Each record below should be returned exactly, with its pictures left out.

——————————

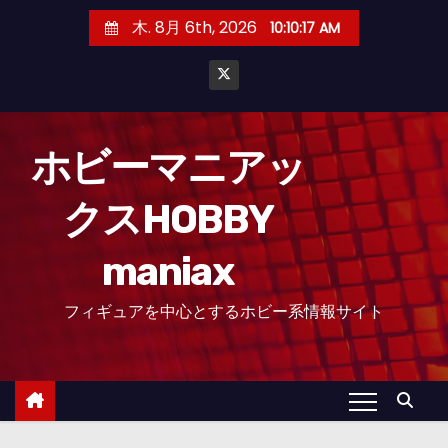
コ
木. 8月 6th, 2026
10:10:18 AM
ン
テ
ン
ツ
へ
ホビーマニアッ
ス
クスHOBBY
キ
ッ
maniax
プ
フィギュアを中心とするホビー系情報サイト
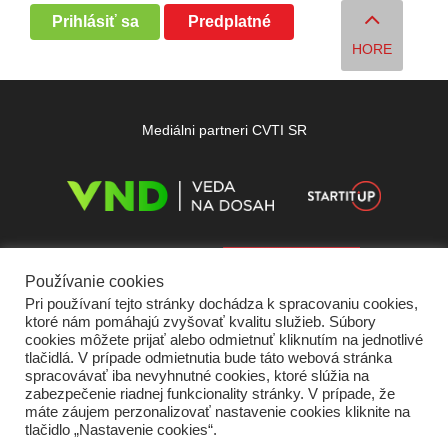
Prihlásiť sa
Predplatné
HORE
Mediálni partneri CVTI SR
Používanie cookies
Pri používaní tejto stránky dochádza k spracovaniu cookies,
ktoré nám pomáhajú zvyšovať kvalitu služieb. Súbory
cookies môžete prijať alebo odmietnuť kliknutím na jednotlivé
tlačidlá. V prípade odmietnutia bude táto webová stránka
spracovávať iba nevyhnutné cookies, ktoré slúžia na
zabezpečenie riadnej funkcionality stránky. V prípade, že
máte záujem perzonalizovať nastavenie cookies kliknite na
tlačidlo „Nastavenie cookies“.
Domov
O nás
Kontakt
Vydavateľ
Predplatné
Inzercia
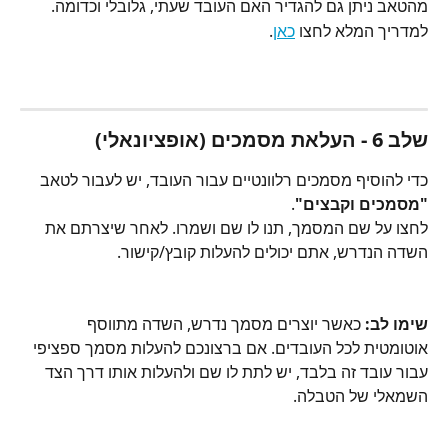
מהטאב ניתן גם להגדיר האם העובד שעתי, גלובלי וכדומה.
למדריך המלא לחצו 
כאן
.
שלב 6 - העלאת מסמכים (אופציונאלי)
כדי להוסיף מסמכים רלוונטיים עבור העובד, יש לעבור לטאב 
"מסמכים וקבצים"
.
לחצו על שם המסמך, תנו לו שם ושמרו. לאחר שיצרתם את 
השדה הנדרש, אתם יכולים להעלות קובץ/קישור.
שימו לב:
 כאשר יוצרים מסמך נדרש, השדה מתווסף 
אוטומטית לכל העובדים. אם ברצונכם להעלות מסמך ספציפי 
עבור עובד זה בלבד, יש לתת לו שם ולהעלות אותו דרך הצד 
השמאלי של הטבלה.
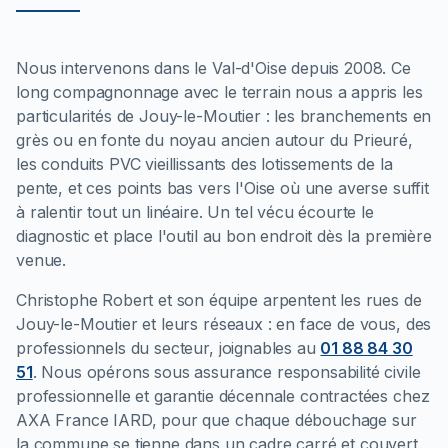
Nous intervenons dans le Val-d'Oise depuis 2008. Ce
long compagnonnage avec le terrain nous a appris les
particularités de Jouy-le-Moutier : les branchements en
grès ou en fonte du noyau ancien autour du Prieuré,
les conduits PVC vieillissants des lotissements de la
pente, et ces points bas vers l'Oise où une averse suffit
à ralentir tout un linéaire. Un tel vécu écourte le
diagnostic et place l'outil au bon endroit dès la première
venue.
Christophe Robert et son équipe arpentent les rues de
Jouy-le-Moutier et leurs réseaux : en face de vous, des
professionnels du secteur, joignables au
01 88 84 30
51
. Nous opérons sous assurance responsabilité civile
professionnelle et garantie décennale contractées chez
AXA France IARD, pour que chaque débouchage sur
la commune se tienne dans un cadre carré et couvert.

——————————

- _Expected answer_:
コ
木. 8月 6th, 2026
10:10:18 AM
ン
テ
ン
ツ
へ
ホビーマニアッ
ス
クスHOBBY
キ
ッ
maniax
プ
フィギュアを中心とするホビー系情報サイト
Prihlásiť sa
Predplatné
HORE
Mediálni partneri CVTI SR
Používanie cookies
Pri používaní tejto stránky dochádza k spracovaniu cookies,
ktoré nám pomáhajú zvyšovať kvalitu služieb. Súbory
cookies môžete prijať alebo odmietnuť kliknutím na jednotlivé
tlačidlá. V prípade odmietnutia bude táto webová stránka
spracovávať iba nevyhnutné cookies, ktoré slúžia na
zabezpečenie riadnej funkcionality stránky. V prípade, že
máte záujem perzonalizovať nastavenie cookies kliknite na
tlačidlo „Nastavenie cookies“.
Domov
O nás
Kontakt
Vydavateľ
Predplatné
Inzercia
מהטאב ניתן גם להגדיר האם העובד שעתי, גלובלי וכדומה.
למדריך המלא לחצו 
כאן
.
שלב 6 - העלאת מסמכים (אופציונאלי)
כדי להוסיף מסמכים רלוונטיים עבור העובד, יש לעבור לטאב 
"מסמכים וקבצים"
.
לחצו על שם המסמך, תנו לו שם ושמרו. לאחר שיצרתם את 
השדה הנדרש, אתם יכולים להעלות קובץ/קישור.
שימו לב:
 כאשר יוצרים מסמך נדרש, השדה מתווסף 
אוטומטית לכל העובדים. אם ברצונכם להעלות מסמך ספציפי 
עבור עובד זה בלבד, יש לתת לו שם ולהעלות אותו דרך הצד 
השמאלי של הטבלה.
Nous intervenons dans le Val-d'Oise depuis 2008. Ce
long compagnonnage avec le terrain nous a appris les
particularités de Jouy-le-Moutier : les branchements en
grès ou en fonte du noyau ancien autour du Prieuré,
les conduits PVC vieillissants des lotissements de la
pente, et ces points bas vers l'Oise où une averse suffit
à ralentir tout un linéaire. Un tel vécu écourte le
diagnostic et place l'outil au bon endroit dès la première
venue.
Christophe Robert et son équipe arpentent les rues de
Jouy-le-Moutier et leurs réseaux : en face de vous, des
professionnels du secteur, joignables au
01 88 84 30
51
. Nous opérons sous assurance responsabilité civile
professionnelle et garantie décennale contractées chez
AXA France IARD, pour que chaque débouchage sur
la commune se tienne dans un cadre carré et couvert.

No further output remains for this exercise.